Questions still need to be asked why this set-back from HSD is now specified at only 90 metres. One would expect the set-back would be more than the previously specified 78-98 metres.

This draft policy clearly avoids any detail or scientific data to back up generalized comments and statements which effectively give the discretionary power back to the authority of the government of the day.

Overshadowing Clause is not Strong Enough

This amenity provision now clearly requires that the West Australian coastal foreshore be ‘not detrimentally affected’ by any significant overshadowing of the foreshore.

Although the consideration of overshadowing is justified the document the words ‘not significantly affected’, effectively leaves the door open for some level of overshadowing.

Overshadowing should be defined by the correct algorithms, key solar exposure/shade angles and incorporate verifiable times of use by visitors to the beach and public amenities along the coast that relate to such environmental considerations.  This was clearly defined by the 2004 solar study for Cottesloe Beach.

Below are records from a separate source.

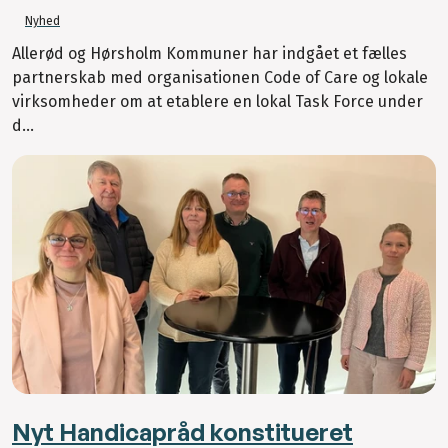
Nyhed
Allerød og Hørsholm Kommuner har indgået et fælles
partnerskab med organisationen Code of Care og lokale
virksomheder om at etablere en lokal Task Force under
d...
Nyt Handicapråd konstitueret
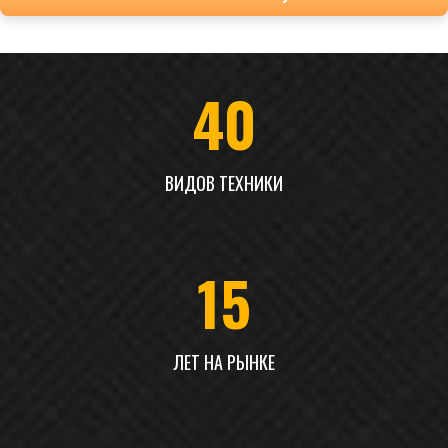
40
ВИДОВ ТЕХНИКИ
15
ЛЕТ НА РЫНКЕ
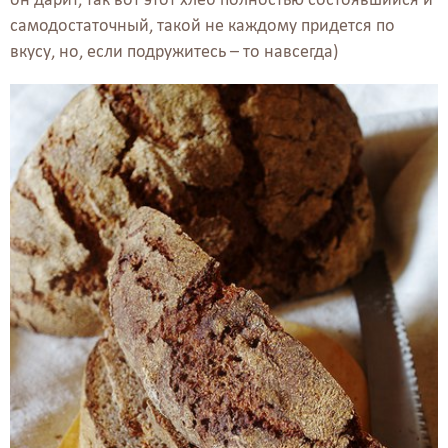
самодостаточный, такой не каждому придется по
вкусу, но, если подружитесь – то навсегда)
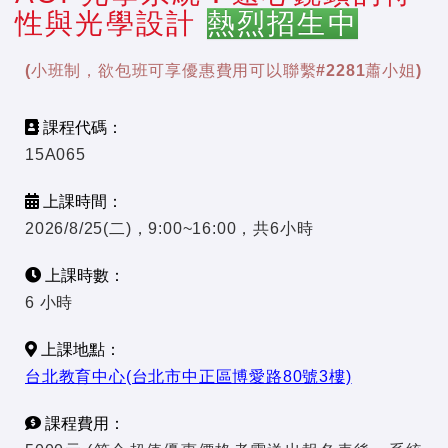
性與光學設計
熱烈招生中
(小班制，欲包班可享優惠費用可以聯繫#2281蕭小姐)
課程代碼：
15A065
上課時間：
2026/8/25(二)，9:00~16:00，共6小時
上課時數：
6 小時
上課地點：
台北教育中心(台北市中正區博愛路80號3樓)
課程費用：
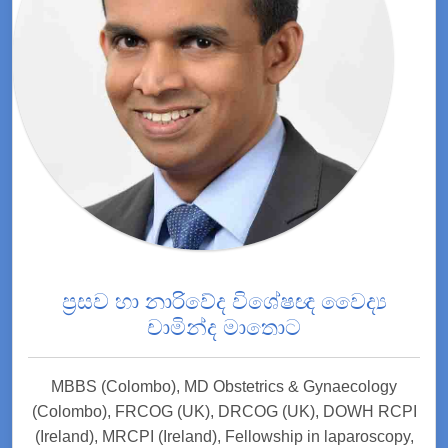
ප්‍රසව හා නාරිවේද විශේෂඥ වෛද්‍ය
චාමින්ද මාතොට
MBBS (Colombo), MD Obstetrics & Gynaecology
(Colombo), FRCOG (UK), DRCOG (UK), DOWH RCPI
(Ireland), MRCPI (Ireland), Fellowship in laparoscopy,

Maximum Heights Clause Open to Manipulation

The maximum heights are no longer specified as they were in the previous Policy document.  It now simply refers to the ‘desired character and amenity’ of the locality. This is purely subjective and open to manipulation by future governments and lobby groups.

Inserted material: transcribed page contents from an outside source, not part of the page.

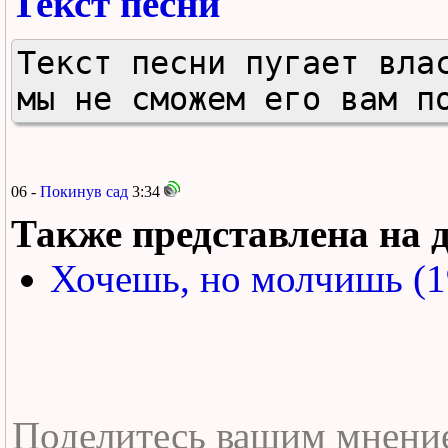
Текст песни
Текст песни пугает влас
мы не сможем его вам п
06 -
Покинув сад
3:34
Также представлена на 
Хочешь, но молчишь (1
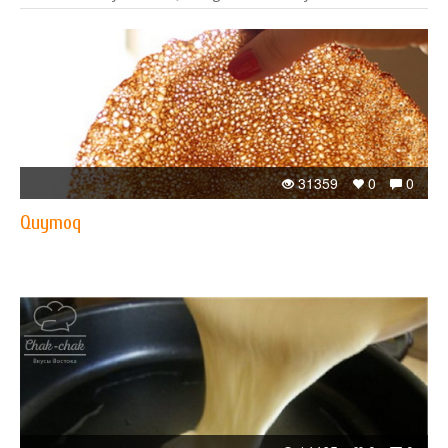
31359
0
0
Quymoq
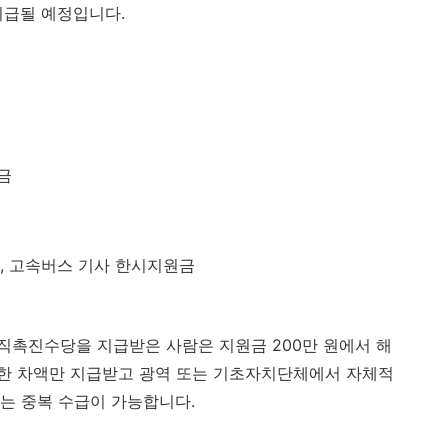
 지급될 예정입니다.
금
, 고속버스 기사 한시지원금
 구직촉진수당을 지급받은 사람은 지원금 200만 원에서 해
한 차액만 지급받고 광역 또는 기초자치단체에서 자체적
는 중복 수급이 가능합니다.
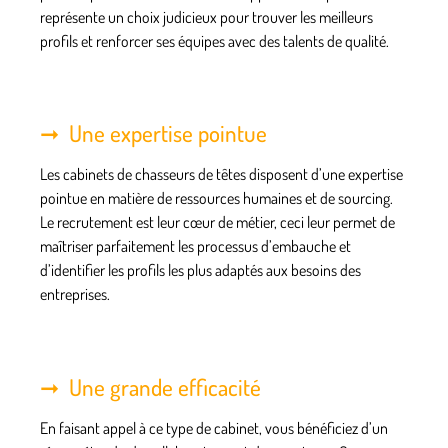
représente un choix judicieux pour trouver les meilleurs
profils et renforcer ses équipes avec des talents de qualité.
Une expertise pointue
Les cabinets de chasseurs de têtes disposent d’une expertise
pointue en matière de
ressources humaines et de sourcing
.
Le recrutement est leur cœur de métier, ceci leur permet de
maîtriser parfaitement les processus d’embauche et
d’identifier les profils les plus adaptés aux besoins des
entreprises.
Une grande efficacité
En faisant appel à ce type de cabinet, vous bénéficiez d’un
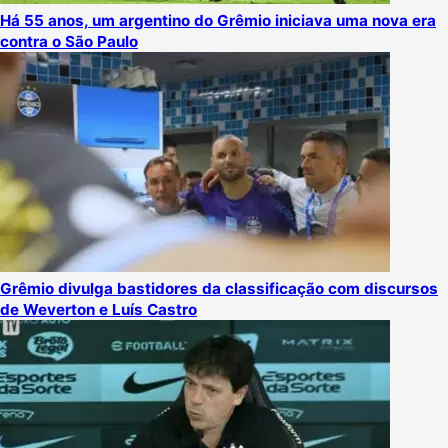
Há 55 anos, um argentino do Grêmio iniciava uma nova era
contra o São Paulo
Grêmio divulga bastidores da classificação com discursos
de Weverton e Luís Castro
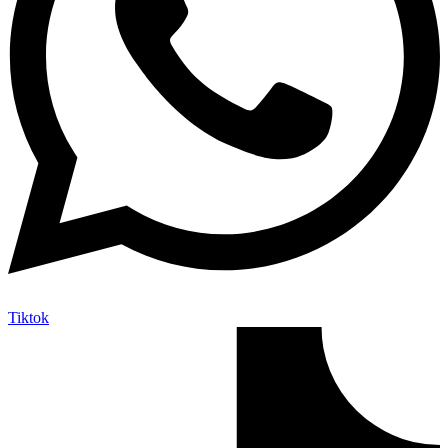
Tiktok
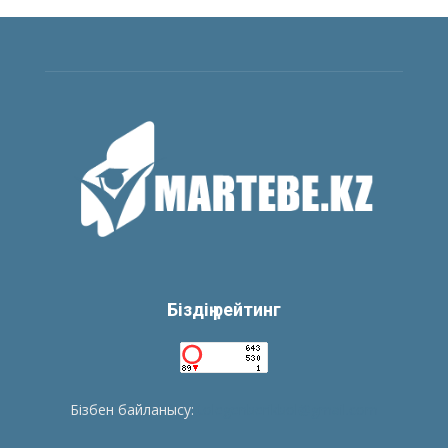
Біздің рейтинг
Бізбен байланысу:
tolegenberikbol@gmail.com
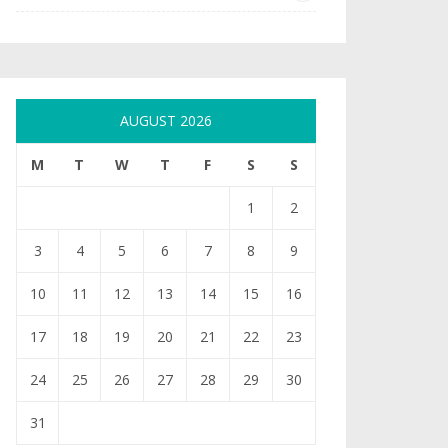
AUGUST 2026
M
T
W
T
F
S
S
1
2
3
4
5
6
7
8
9
10
11
12
13
14
15
16
17
18
19
20
21
22
23
24
25
26
27
28
29
30
31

Vulnerable Coastline Interpretation

There has been added a ‘vulnerable coastline area’ section in the draft document that allows a new designation to land titles considered at risk over the next 100 years.

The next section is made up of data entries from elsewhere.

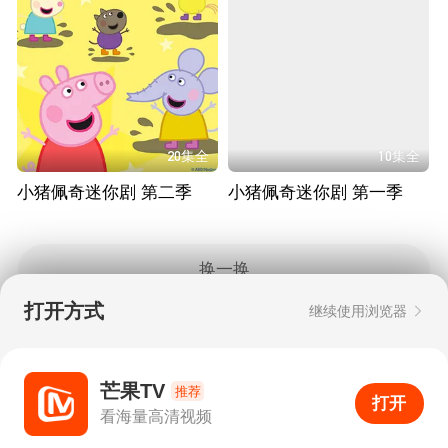
20集全
10集全
小猪佩奇迷你剧 第二季
小猪佩奇迷你剧 第一季
换一换
打开方式
继续使用浏览器
Copyright © 2006-2026 mgtv.com All Rights
Reserved
互联网出版许可证：新出网证（湘）字08号
芒果TV
推荐
打开
APP
20
看海量高清视频
打开APP
超清画质
评论
下载
分享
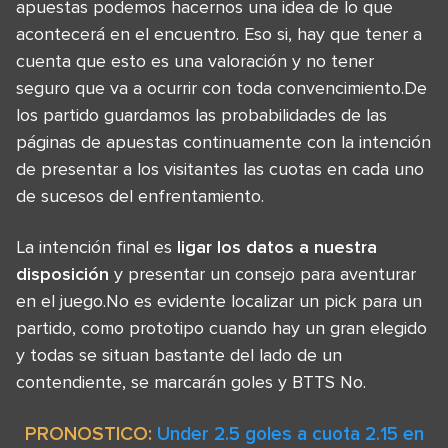
apuestas podemos hacernos una idea de lo que
acontecerá en el encuentro. Eso si, hay que tener a
cuenta que esto es una valoración y no tener
seguro que va a ocurrir con toda convencimiento.De
los partido guardamos las probabilidades de las
páginas de apuestas continuamente con la intención
de presentar a los visitantes las cuotas en cada uno
de sucesos del enfrentamiento.
La intención final es
ligar los datos a nuestra
disposición
y presentar un consejo para aventurar
en el juego.No es evidente localizar un pick para un
partido, como prototipo cuando hay un gran elegido
y todas se situan bastante del lado de un
contendiente, se marcarán goles y BTTS No.
PRONOSTICO:
Under 2.5 goles a cuota 2.15 en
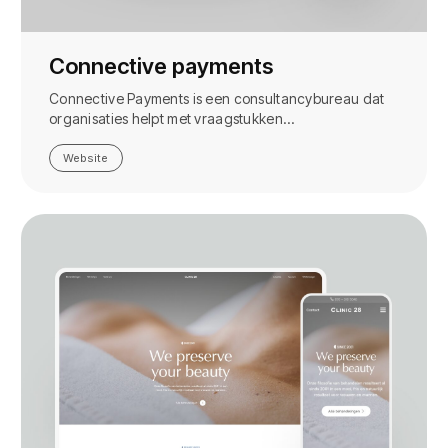
Connective payments
Connective Payments is een consultancybureau dat
organisaties helpt met vraagstukken…
Website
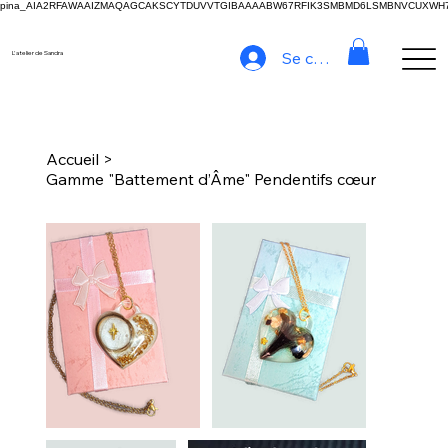
pina_AIA2RFAWAAIZMAQAGCAKSCYTDUVVTGIBAAAABW67RFIK3SMBMD6LSMBNVCUXW
Se connecter
L'atelier de Sandra
Accueil
>
Gamme "Battement d’Âme" Pendentifs cœur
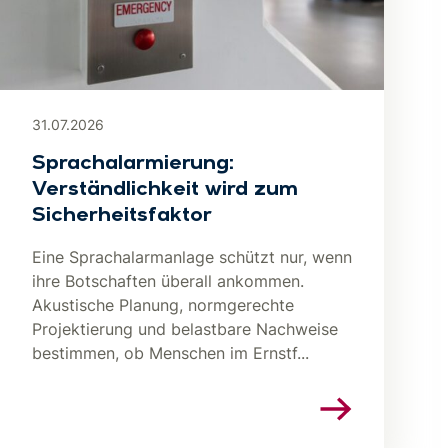
31.07.2026
Sprachalarmierung:
Verständlichkeit wird zum
Sicherheitsfaktor
Eine Sprachalarmanlage schützt nur, wenn
ihre Botschaften überall ankommen.
Akustische Planung, normgerechte
Projektierung und belastbare Nachweise
bestimmen, ob Menschen im Ernstf...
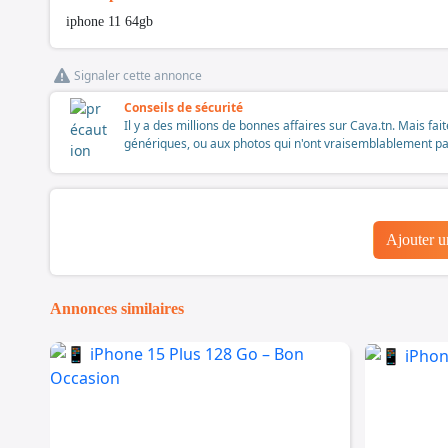
iphone 11 64gb
Signaler cette annonce
Conseils de sécurité
Il y a des millions de bonnes affaires sur Cava.tn. Mais fai
génériques, ou aux photos qui n'ont vraisemblablement pas é
Ajouter 
Annonces similaires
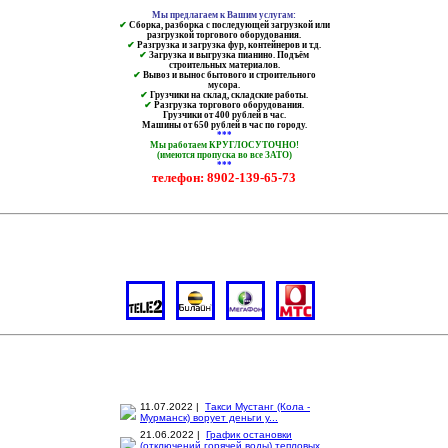
Мы предлагаем к Вашим услугам:
✔
Сборка, разборка с последующей загрузкой или
разгрузкой торгового оборудования.
✔
Разгрузка и загрузка фур, контейнеров и т.д.
✔
Загрузка и выгрузка пианино. Подъём
строительных материалов.
✔
Вывоз и вынос бытового и строительного
мусора.
✔
Грузчики на склад, складские работы.
✔
Разгрузка торгового оборудования.
Грузчики от 400 рублей в час.
Машины от 650 рублей в час по городу.
***
Мы работаем КРУГЛОСУТОЧНО!
(имеются пропуска во все ЗАТО)
***
телефон: 8902-139-65-73
11.07.2022 |
Такси Мустанг (Кола -
Мурманск) ворует деньги у...
21.06.2022 |
График остановки
(отключений горячей воды) тепловых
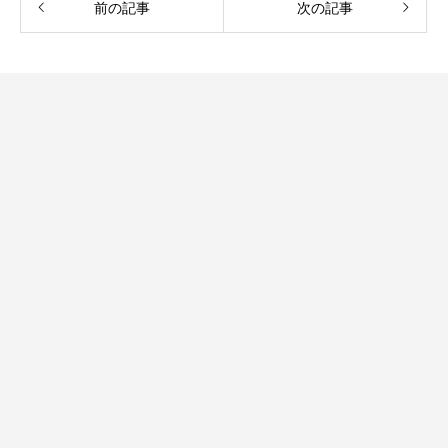
前の記事
次の記事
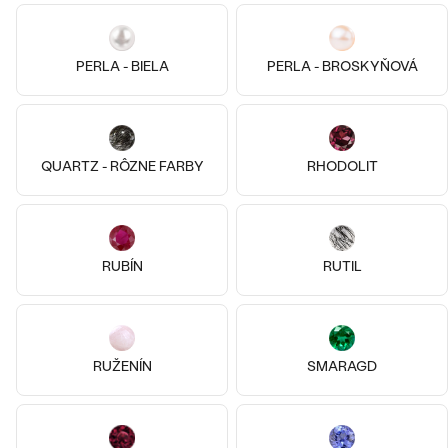
Pozlatené striebro - žltá, Diamant
Striebro, Achát
Miriam
Tamara
PERLA - BIELA
PERLA - BROSKYŇOVÁ
€ 109
€ 129
SKLADOM
SKLADOM
QUARTZ - RÔZNE FARBY
RHODOLIT
RUBÍN
RUTIL
RUŽENÍN
SMARAGD
Striebro, Achát
Pozlatené striebro - žltá, Achát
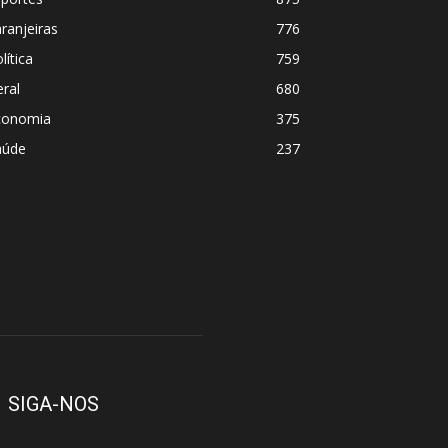
ranjeiras
776
lítica
759
ral
680
conomia
375
aúde
237
SIGA-NOS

Who actually decides what is a vulnerable coastline area will be interesting.


Click to view three 45 second videos comparing the coastline  at Cottesloe Beach in the years 2011, 2030 and 2100:
Cotttesloe Beach Ocean Level in 2011

Cottesloe Beach Projected Ocean Level in year 2100

Cottesloe Beach Projected Ocean Level in year 2100

Consequences of Inaction

No action or late action will mean we are definitely going to be facing 7-10 metre seawalls by the end of the century, as shown in recent newspaper articles.

‘Huge, ugly sea walls’ will prevail, as they have in many other erosion locations around the world, where it was all left too late and ingress was denied.

Cost of Beach Stabilisation Methods

Beaches on The Gold Coast, Queensland, Australia, use artificial sand pumping and stabilization methods extensively all year round, to hold the beach in place. This is costing the community $35 a beach visit.

This cost would be much higher for Cottesloe Beach, notwithstanding the reduction of quality of the beach.

Coastal Hazards

The draft policy actually clearly states that development should be avoided where there is danger of coastal hazards.  There are definite future hazards facing Cottesloe Beach.

 40-metres Cross Erosion Allowance


This condition virtually wipes out most of Cottesloe Beach up to the current sand dunes if the beach alignment is worked out using this principle.

The use of 100 times the 100-year State estimated ocean level rise of 0.9 meters is a general figure and is a good guide at this time. But there is a need for some adaptability to scientific forecasts.

That figure puts at risk most properties along Marine Parade if there is no allowance for a buffer zone or reclamation reserve. This allowance applies in sandy coastlines, which with current ocean levels includes much of the Cottesloe Beach zone.

This regulation alone obviously eliminates the validity of having 5-storey development in key locations along the Marine Parade alignment, at Cottesloe.

Coastal Planning Western Australia Potential Solutions

My guess is that a hybrid solution of some sea walls will be in place at the end of the century but without our beach still looking pristine as it does now.

Some limited engineering may be needed to hold back erosion but it will need to be restricted in order to reduce costs and limit disturbance of the natural environment.

The beach must be allowed to move eastwards to calculated degree. Planners should allow for this in planning schemes.

To date the public interest has not been handled well by all parties. Hopefully with proper focus on this draft coastal planning Western Australia policy document, much can be redefined to create developer certainty that is in the long-term public interest.